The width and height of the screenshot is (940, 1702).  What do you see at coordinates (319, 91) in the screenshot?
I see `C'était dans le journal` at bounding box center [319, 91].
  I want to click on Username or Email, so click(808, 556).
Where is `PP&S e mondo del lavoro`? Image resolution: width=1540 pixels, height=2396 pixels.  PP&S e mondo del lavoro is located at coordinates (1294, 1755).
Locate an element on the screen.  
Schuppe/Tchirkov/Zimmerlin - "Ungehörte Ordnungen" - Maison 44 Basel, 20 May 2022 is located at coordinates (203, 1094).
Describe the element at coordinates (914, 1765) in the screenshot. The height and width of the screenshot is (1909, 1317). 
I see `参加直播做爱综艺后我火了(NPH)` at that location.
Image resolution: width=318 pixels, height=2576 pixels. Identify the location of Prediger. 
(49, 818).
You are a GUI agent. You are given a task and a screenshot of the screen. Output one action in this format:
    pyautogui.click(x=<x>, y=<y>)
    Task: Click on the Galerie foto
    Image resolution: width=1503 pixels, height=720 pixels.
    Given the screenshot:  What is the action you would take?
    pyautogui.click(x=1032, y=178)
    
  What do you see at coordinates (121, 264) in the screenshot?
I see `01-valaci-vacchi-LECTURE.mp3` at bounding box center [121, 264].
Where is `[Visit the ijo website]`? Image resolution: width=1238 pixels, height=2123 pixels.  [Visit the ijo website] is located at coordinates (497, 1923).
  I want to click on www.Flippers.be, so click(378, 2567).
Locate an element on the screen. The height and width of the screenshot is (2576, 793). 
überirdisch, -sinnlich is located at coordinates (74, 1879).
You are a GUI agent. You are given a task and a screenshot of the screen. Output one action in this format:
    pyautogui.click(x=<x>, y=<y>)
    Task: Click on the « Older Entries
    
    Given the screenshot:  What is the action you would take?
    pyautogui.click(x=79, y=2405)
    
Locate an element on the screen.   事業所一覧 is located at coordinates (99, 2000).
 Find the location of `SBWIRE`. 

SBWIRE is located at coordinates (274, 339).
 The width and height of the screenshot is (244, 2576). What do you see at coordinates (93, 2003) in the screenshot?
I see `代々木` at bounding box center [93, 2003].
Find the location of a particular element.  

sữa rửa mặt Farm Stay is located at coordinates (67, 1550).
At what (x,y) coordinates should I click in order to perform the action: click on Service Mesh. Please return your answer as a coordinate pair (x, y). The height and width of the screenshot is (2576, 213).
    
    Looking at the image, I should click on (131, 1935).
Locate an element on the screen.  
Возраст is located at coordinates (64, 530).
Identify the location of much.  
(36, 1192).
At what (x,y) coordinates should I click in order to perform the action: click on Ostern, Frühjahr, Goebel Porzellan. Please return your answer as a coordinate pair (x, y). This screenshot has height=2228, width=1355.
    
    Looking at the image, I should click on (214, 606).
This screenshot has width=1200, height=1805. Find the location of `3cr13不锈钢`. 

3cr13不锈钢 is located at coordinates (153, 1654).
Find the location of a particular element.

## Task objective
Exactly reproduce every record.

## Response to this exercise
The width and height of the screenshot is (940, 1702).  What do you see at coordinates (319, 91) in the screenshot?
I see `C'était dans le journal` at bounding box center [319, 91].
  I want to click on Username or Email, so click(808, 556).
Where is `PP&S e mondo del lavoro`? Image resolution: width=1540 pixels, height=2396 pixels.  PP&S e mondo del lavoro is located at coordinates (1294, 1755).
Locate an element on the screen.  
Schuppe/Tchirkov/Zimmerlin - "Ungehörte Ordnungen" - Maison 44 Basel, 20 May 2022 is located at coordinates (203, 1094).
Describe the element at coordinates (914, 1765) in the screenshot. The height and width of the screenshot is (1909, 1317). 
I see `参加直播做爱综艺后我火了(NPH)` at that location.
Image resolution: width=318 pixels, height=2576 pixels. Identify the location of Prediger. 
(49, 818).
You are a GUI agent. You are given a task and a screenshot of the screen. Output one action in this format:
    pyautogui.click(x=<x>, y=<y>)
    Task: Click on the Galerie foto
    Image resolution: width=1503 pixels, height=720 pixels.
    Given the screenshot:  What is the action you would take?
    pyautogui.click(x=1032, y=178)
    
  What do you see at coordinates (121, 264) in the screenshot?
I see `01-valaci-vacchi-LECTURE.mp3` at bounding box center [121, 264].
Where is `[Visit the ijo website]`? Image resolution: width=1238 pixels, height=2123 pixels.  [Visit the ijo website] is located at coordinates (497, 1923).
  I want to click on www.Flippers.be, so click(378, 2567).
Locate an element on the screen. The height and width of the screenshot is (2576, 793). 
überirdisch, -sinnlich is located at coordinates (74, 1879).
You are a GUI agent. You are given a task and a screenshot of the screen. Output one action in this format:
    pyautogui.click(x=<x>, y=<y>)
    Task: Click on the « Older Entries
    
    Given the screenshot:  What is the action you would take?
    pyautogui.click(x=79, y=2405)
    
Locate an element on the screen.   事業所一覧 is located at coordinates (99, 2000).
 Find the location of `SBWIRE`. 

SBWIRE is located at coordinates (274, 339).
 The width and height of the screenshot is (244, 2576). What do you see at coordinates (93, 2003) in the screenshot?
I see `代々木` at bounding box center [93, 2003].
Find the location of a particular element.  

sữa rửa mặt Farm Stay is located at coordinates (67, 1550).
At what (x,y) coordinates should I click in order to perform the action: click on Service Mesh. Please return your answer as a coordinate pair (x, y). The height and width of the screenshot is (2576, 213).
    
    Looking at the image, I should click on (131, 1935).
Locate an element on the screen.  
Возраст is located at coordinates (64, 530).
Identify the location of much.  
(36, 1192).
At what (x,y) coordinates should I click in order to perform the action: click on Ostern, Frühjahr, Goebel Porzellan. Please return your answer as a coordinate pair (x, y). This screenshot has height=2228, width=1355.
    
    Looking at the image, I should click on (214, 606).
This screenshot has width=1200, height=1805. Find the location of `3cr13不锈钢`. 

3cr13不锈钢 is located at coordinates (153, 1654).
Find the location of a particular element.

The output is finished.